Unit Testing: Prompt Flow provides tools to write unit tests for LLM prompts, ensuring that changes to prompts or underlying models do not introduce regressions.
Performance Metrics: The SDK includes performance evaluation features, allowing developers to measure the effectiveness of different prompts and configurations.

Deployment and Monitoring:

CI/CD Integration: The SDK integrates with Continuous Integration and Continuous Deployment (CI/CD) pipelines, enabling seamless deployment of LLM applications.
Monitoring and Logging: It provides robust monitoring tools to track the performance of deployed applications, capturing key metrics and logs for ongoing optimization.

Collaboration and Versioning:

Version Control: Prompt Flow SDK supports version control, making it easy to track changes and collaborate on LLM projects across teams.
Collaboration Tools: Developers can work together in a shared environment, making the development process more efficient and ensuring consistency across different versions of an application.

Extensibility:

Custom Plugins: The SDK allows developers to create custom plugins, extending its functionality to suit specific project needs.
Third-Party Integrations: It supports integrations with various third-party tools and platforms

Benefits of Using Prompt Flow SDK

Efficiency: By offering a unified platform for all stages of LLM app development, the Prompt Flow SDK reduces the time and effort required to move from prototype to production.
Quality Assurance: The built-in testing and evaluation tools help maintain high standards for LLM applications, ensuring reliable and consistent performance.
Scalability: The SDK is designed to handle projects of any size, from small prototypes to large-scale, production-grade applications.

Why upgrade your models?

Now that we know the tools we're gonna use in this tutorial, let's take a step back and ask the question, why are we doing this? Why should we upgrade our models? Why do we even need an automated process for validating model upgrades?

The answer is two-fold:

First, the obvious one: Models tend to get better, very quickly. Looking just at the OpenAI model changelog, we see the rate of change of models:

GPT-3.5 was released in March 2022
GPT-3.5-turbo was released in November 2022
GPT-4 was released in March 2023
GPT-4-turbo was released in November 2023
GPT-4o was released in May 2024

As we can see, a new model drops off approximately every 6 months. However, this list does not include all the minor model versions like GPT-4o-mini, GPT-3.5-turbo-16k or eg. GPT-3.5-turbo-0125. Each of these newer models offered way better performance or 10x less costs and latency, compared to the previous one - meaning, not upgrading was almost negligent.

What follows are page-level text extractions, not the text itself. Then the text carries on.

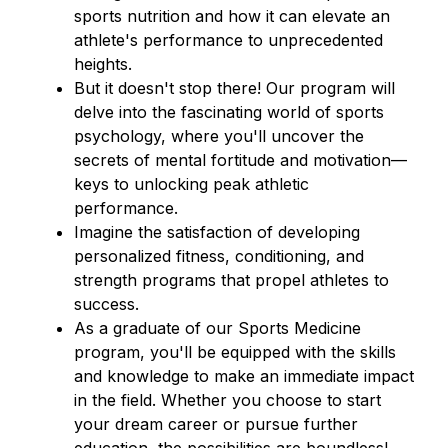
sports nutrition and how it can elevate an 
athlete's performance to unprecedented 
heights.
But it doesn't stop there! Our program will 
delve into the fascinating world of sports 
psychology, where you'll uncover the 
secrets of mental fortitude and motivation—
keys to unlocking peak athletic 
performance.
Imagine the satisfaction of developing 
personalized fitness, conditioning, and 
strength programs that propel athletes to 
success.
As a graduate of our Sports Medicine 
program, you'll be equipped with the skills 
and knowledge to make an immediate impact 
in the field. Whether you choose to start 
your dream career or pursue further 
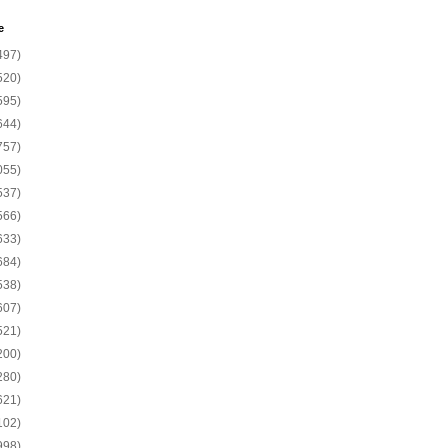
e
497)
520)
595)
644)
757)
055)
537)
566)
633)
684)
538)
607)
521)
200)
280)
621)
102)
998)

The second reason for the need to upgrade: Microsoft and other model providers are aggressively retiring older models as new ones arrive. Microsoft Microsoft has quite transparent model deprecation policies, with one of the main statements being: models can be retired 1 year after their initial release. So, no matter how you feel towards upgrading, a year after a models release, you have to.

What to evaluate when upgrading your models?

What metrics should you consider when evaluating new model versions? The authors of the Prompt Flow SDK suggest the following evaluation criteria:

Performance and Quality: Metrics such as groundedness, relevance, coherence, fluency, similarity, and F1 score.
Risk and Safety: Metrics assessing violence, sexual content, self-harm, and hate/unfairness.
Composite Metrics: Combined evaluations for question-answer pairs or chat messages, and content safety.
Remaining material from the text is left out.